Jim Gross of Virtual Tour Club

Jim Gross

A picture is worth a thousand words… but real estate studies have proven that great photos can bring offers up to 20% higher! In a market where bids start coming in well below the appraised price of a home, it’s comforting to know that there are ways to bump up that offer.

Like the guy who recently saw a large picture of a multi-million dollar home advertised in the Los Angeles Times. Not wanting to miss out on this beautiful home he called and placed an offer sight unseen.
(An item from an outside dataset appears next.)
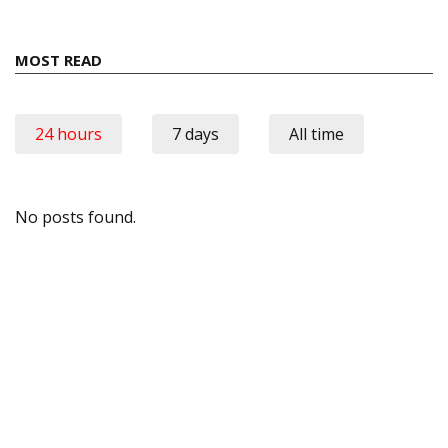
MOST READ
24 hours
7 days
All time
No posts found.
Now I admit, that’s a little extreme, but the advertised shot of the home exterior was a high end professional sunset shot.

Not all agents have the budget to pay for top dollar professional photography on each listing, but there are still things you can do to dramatically bump up the quality of your real estate photos.:

Download and learn a good post production photo software: I think one of the best real estate products on the market is Adobe Lightroom. Adobe also offers Photoshop elements which has several great tools. There are free software downloads like GIMP. Gimp will have lots of the tools necessary to edit your pictures, although eventually you will want a program that allows you to batch process your settings to all your images and then just make individual tweaks to each picture.

Brighten: This is hands down the most important. Photographers that shoot into a bright window will generally end up with a dark room. Bring the shadows or fill light up first. If you do not have those tools, lastly use brighten.

Crop: Often the sides of a picture are not necessary. Experiment with this feature. With bedrooms, when not using a wide-angle lense you will need to stand far back at the corner of the room and catch as much as you can.

Rotate: Unless you are using a tripod with a level (which you can get a home depot for a few bucks), you will need to rely heavily on rotating your pictures to make them straight. Dark, crooked images are the worst, and we see them a lot with agent taken photos, so use post production software unless you have hired a pro photographer for the job.

Color balance: This is the other big one. Cameras get fooled by light and often distort the colors within a house. If you have a white balance control you can set that control for each picture, otherwise use a color balance control.  The main three color balance controls will involve; Cyan-Red; Magenta-Green; Yellow-Blue.

Clone Tool: This is a handy tool to learn in-case you catch your reflection in a mirror, window or glass door. GIMP, the free online software has a clone tool. It is standard with Photoshop.

So in closing, use post production to make your pictures stand out among the crowd online or in print – it will make a huge difference.